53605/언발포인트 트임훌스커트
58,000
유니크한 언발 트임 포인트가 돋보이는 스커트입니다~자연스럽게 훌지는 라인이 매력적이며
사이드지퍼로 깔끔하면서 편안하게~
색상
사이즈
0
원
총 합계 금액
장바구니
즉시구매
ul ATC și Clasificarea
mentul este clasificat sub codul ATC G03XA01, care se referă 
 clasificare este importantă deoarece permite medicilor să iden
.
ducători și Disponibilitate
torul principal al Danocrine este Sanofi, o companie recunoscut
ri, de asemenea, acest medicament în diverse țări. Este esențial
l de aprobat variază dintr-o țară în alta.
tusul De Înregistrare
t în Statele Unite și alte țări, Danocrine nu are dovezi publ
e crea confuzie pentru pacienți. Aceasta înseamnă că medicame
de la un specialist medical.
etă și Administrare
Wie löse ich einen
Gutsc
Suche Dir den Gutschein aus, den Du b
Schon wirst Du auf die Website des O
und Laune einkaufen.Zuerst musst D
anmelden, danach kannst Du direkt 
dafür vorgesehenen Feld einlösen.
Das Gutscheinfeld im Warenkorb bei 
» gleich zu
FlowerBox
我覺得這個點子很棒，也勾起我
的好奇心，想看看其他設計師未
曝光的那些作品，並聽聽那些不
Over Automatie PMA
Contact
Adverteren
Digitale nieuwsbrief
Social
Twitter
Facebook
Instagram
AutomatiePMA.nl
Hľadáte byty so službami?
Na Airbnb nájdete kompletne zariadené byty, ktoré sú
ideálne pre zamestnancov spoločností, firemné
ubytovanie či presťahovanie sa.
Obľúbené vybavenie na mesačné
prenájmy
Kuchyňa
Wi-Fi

################

Search the listing above for the word "țări", and copy every line that has it.

ri, de asemenea, acest medicament în diverse țări. Este esențial
t în Statele Unite și alte țări, Danocrine nu are dovezi publ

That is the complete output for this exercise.